Arousal makes her breath come harsh and sharp; closed eyes hide her tears.  
  
_why did you go? Why did you go?_  
  
"It was a job. The other side tried to stop us three times, the police interfered the third time. At the beginning the other transporters figured I was jailbait. After the first time they saw I was for real. Monkey Scent. Morons dropping their guns and scratching themselves." _She'd laughed. So had the other transporters._ "After the second time, Fire Scent, they trusted me to watch their backs. The third time --"  
  
Clayman's hands grow still on Himiko's flesh. Clayman's palms are pressed against Himiko's body as though she was trying to pull shape out of inchoate mass. Clayman's body is so close against her, so tight, that Himiko can feel her pulse. Clayman finds nothing strange about Himiko. Himiko knows this.  
  
"-- the third time the other side dropped the ball, and the police knew about where they were going to ambush us, figured they'd pick us both up together."  
  
_I had to save myself, because nobody else would do it_  
  
"They were panicking."  
  
_I had to give orders, because nobody else could see what to do, nobody else could make their voice heard, nobody else was thinking_  
  
"Fire Scent to clear them out of the way of the truck. Acceleration Scent to stop two cops who figured they'd grab the driver and stop the truck that way. Puppet Scent because the driver had lost his nerve."  
  
_I am Lady Poison. Do as I say._  
  
Himiko's losing words, lost in the tide of her body. "Finished. We finished the job." There's nothing strange to her in the rhythms of passion or desire. She's done it before. Clayman isn't the first person she's shared a bed with; Clayman isn't the first woman she's shared a bed with.  
  
Clayman holds her.  
  
There's something strange for Himiko in trust.
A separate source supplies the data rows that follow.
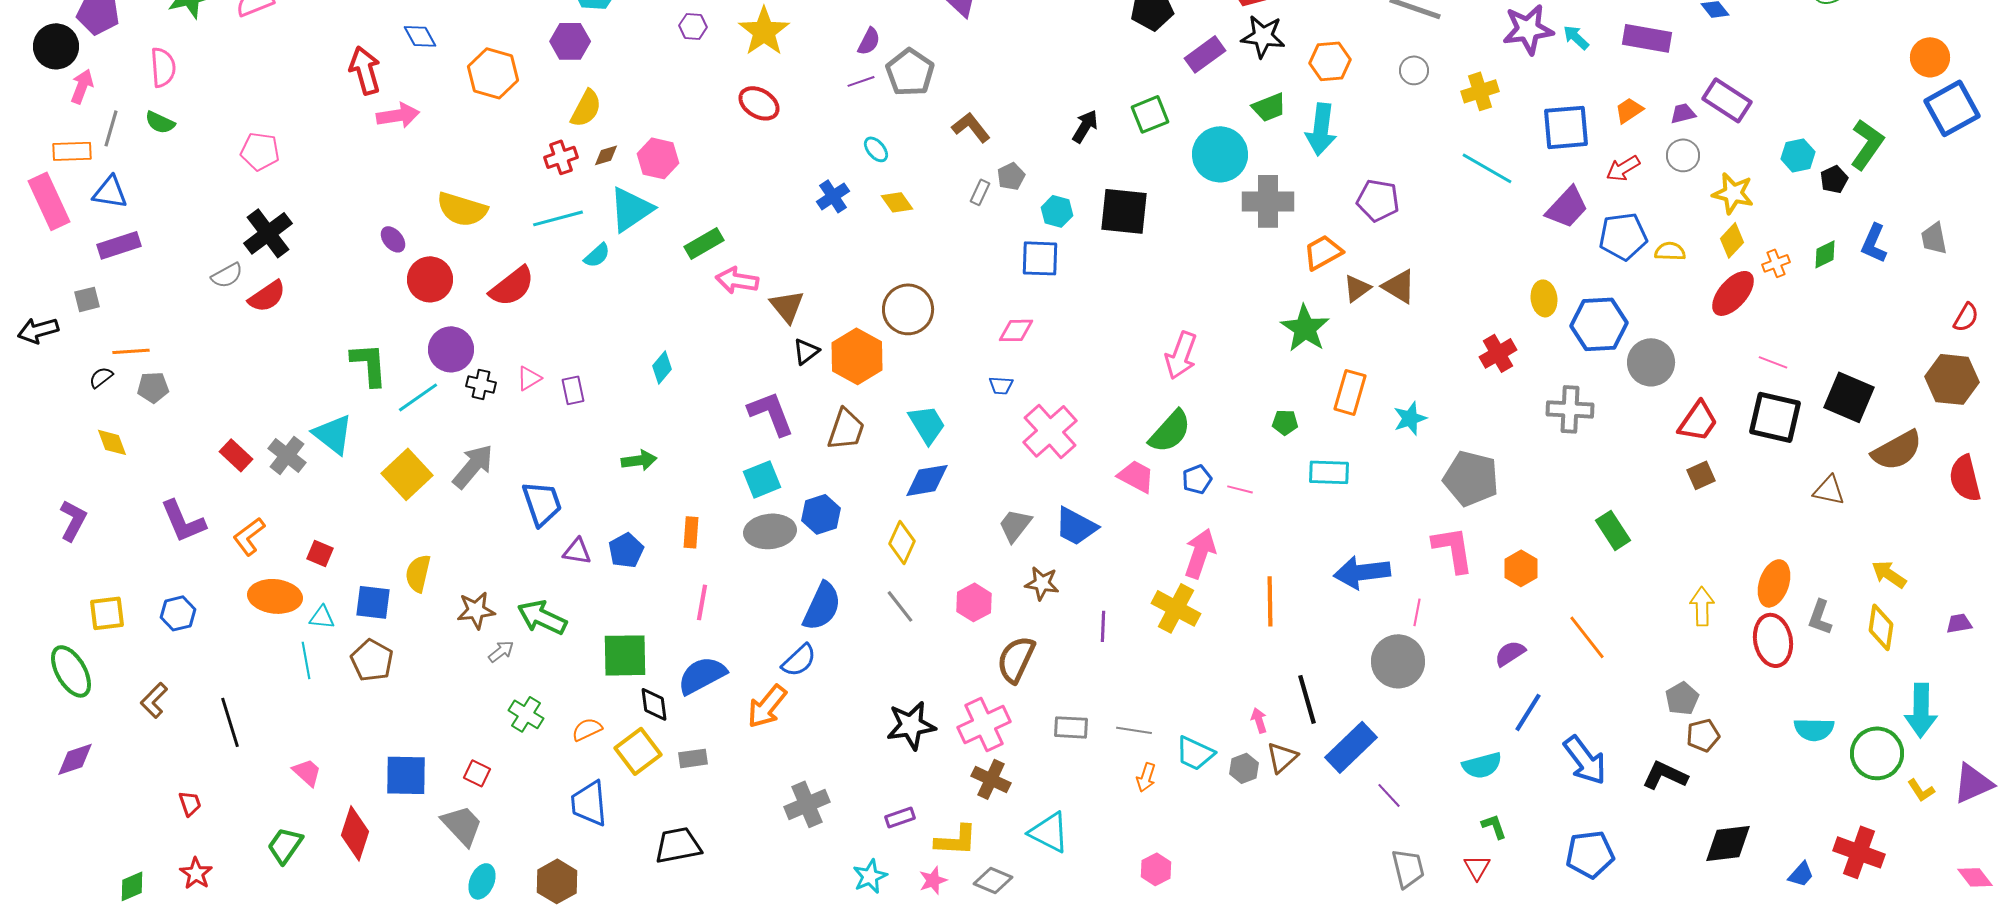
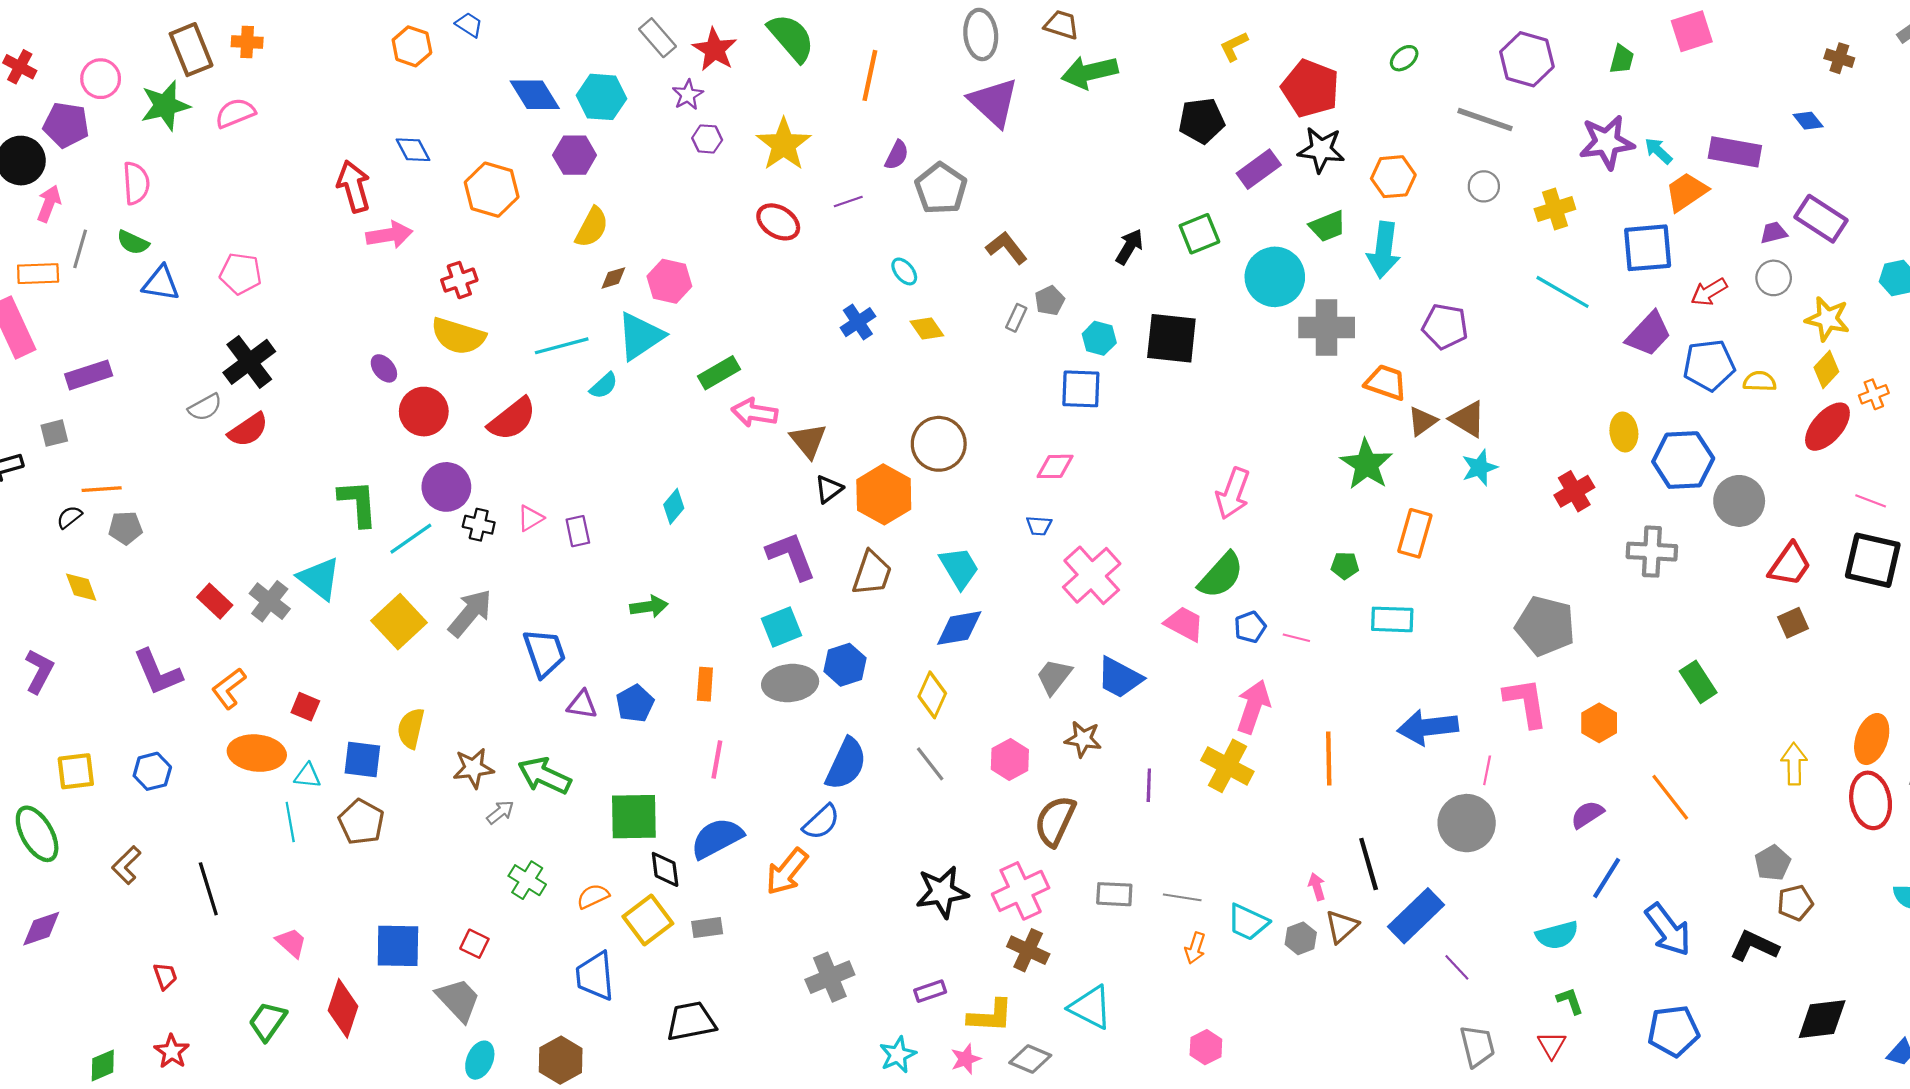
purple line: (861, 81) -> (848, 201), moved
orange trapezoid: (1629, 110) -> (1686, 192), moved, size x1.4
red cross: (561, 157) -> (459, 280), moved
blue triangle: (110, 192) -> (161, 283), moved
orange trapezoid: (1323, 252) -> (1386, 382), turned 48
cyan star: (1410, 418) -> (1480, 468), moved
Not the reliance on partners; she knows that, from strangers to professionals to friends, from killers to enemies. But -- why is it that she should trust a woman whose name is a mystery and whose face is veiled by masks more often than it ever goes open to the air?  
  
Perhaps that's why. They both made their own names, Lady Poison and Clayman. They both made their own masks.  
  
Perhaps that's why they can take them off from time to time, in private, in the silence.